Okeh/Sony Records – 88985364092 – 2016
Dhafer Youssef: oud, voce
Aaron Parks: pianoforte
Ben Williams: contrabbasso
Mark Guiliana: batteria
Ambrose Akinmusire: tromba
Diwan (“raccolta di poemi” ma anche “cerimoniale in musiche e danze”) è termine alquanto calzante nel descrivere la successione narrativa lungo un album del Nostro, che non rinuncia alla progressione tra stanze solistiche a private e più dinamici passaggi in collettivo, sulle cui logiche estetiche si rimodella la band di turno.
A seguire dunque il contrastato programma del precedente Birds Requiem, forte di una composita falange elettroacustica (che annoverava nordici cavalli di razza quali Molvaer e Aarset nonché sorprendenti solisti medio-orientali), nella line-up di Diwan of Beauty and Odd si avvicenda un ensemble del tutto nuovo, sidemen di differente prestigio ma non certo inferiore caratura, certamente assai più vicini a logiche da scena jazz (nel particolare caso la East Coast contemporanea) a segnare il rientro della poetica youssefiana entro le maglie creative e le pulsazioni vitali metropolitane.
Il lavoro è graziato dall’ulteriore eclettismo di Ambrose Akinmusire ed Aaron Parks (piuttosto freschi di cooperazioni orientaliste entro le band di Jen Shyu ed Elif Çaglar, giusto per ampliare le visuali) e la definita personalità ritmica di Mark Guiliana e Ben Williams, confermando le ormai abituali scelte estetiche di un solista che dalla nativa Tunisia ha investito su scambi prevalenti sulla scena europea, non disconoscendo la cultura originaria.
Dunque, ripresa degli abituali, tematici interludi in solo di tratto onirico (fluidi mélanges tra le modalità arabiche e reminiscenze dell’antico patrimonio liutistico europeo) ad incorniciare passaggi di più spiccato mordente, nel tal caso imbastito dal drumming trascinante di un Mark Guiliana in piena forma, in cui si concede spazio alle non dominanti (circoscritte a due tracks) ma funzionali sortite della brunita tromba di Akinmusire, di cui non sono rari i testa-a-testa con il cantato in falsetto, insieme arioso e drammatico, di Dhafer, esitando ben più articolato il brillante interventismo della tastiera di Parks; cosicché, se questi è animatore importante, insieme alle sferzanti corde di Youssef, dei passaggi di maggior colore e catarsi dell’album, tali 17th Flyways o Cheerful Meshuggah, è con buona probabilità da ricercarsi nelle sottigliezze dei duo piano-oud, di grande sensibilità, i momenti più suggestivi e personali dell’album.

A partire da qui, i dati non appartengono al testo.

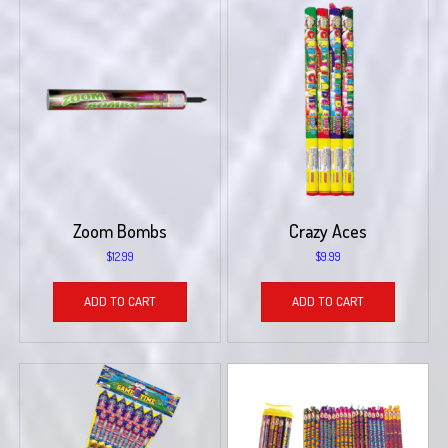
Zoom Bombs
Crazy Aces
$
12.99
$
9.99
ADD TO CART
ADD TO CART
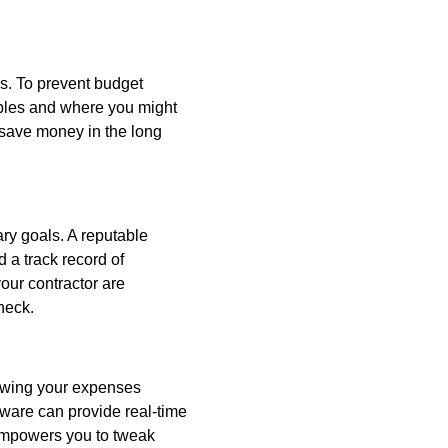
es. To prevent budget
iables and where you might
d save money in the long
ary goals. A reputable
 a track record of
our contractor are
heck.
iewing your expenses
tware can provide real-time
 empowers you to tweak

Permanendo di differente personalità rispetto ad un Anouar Brahem (di più netto rigorismo formale) o un Rabih Abou-Khalil (maggiormente sperimentato nei rovesciamenti d’ensemble e più segnato da sulfureo humour), Dhafer Youssef mantiene operosamente in vita un sensibile ponte stilistico, pragmaticamente piuttosto fedele (o almeno così sembra ingegnarsi) al proprio aforisma “Il Groove è il senso della Vita!”; nel suo primo album (almeno a quanto è dato di ricordare) in cui s’ avvale di una all-american band, si attinge ad un rinnovato sound in cui un jazz “canonico” ma comunque aggiornato e di fresca qualità non si sacrifica, spersonalizzandosi,a logiche da fusion fatua e di blanda personalità, esaltando anzi in più occasioni i talenti assai concreti degli ispirati partecipanti, entro un cimento dagli esiti più volte positivi, entro un lavoro collaborativo, articolata sintesi di sottigliezza creativa e fruibilità.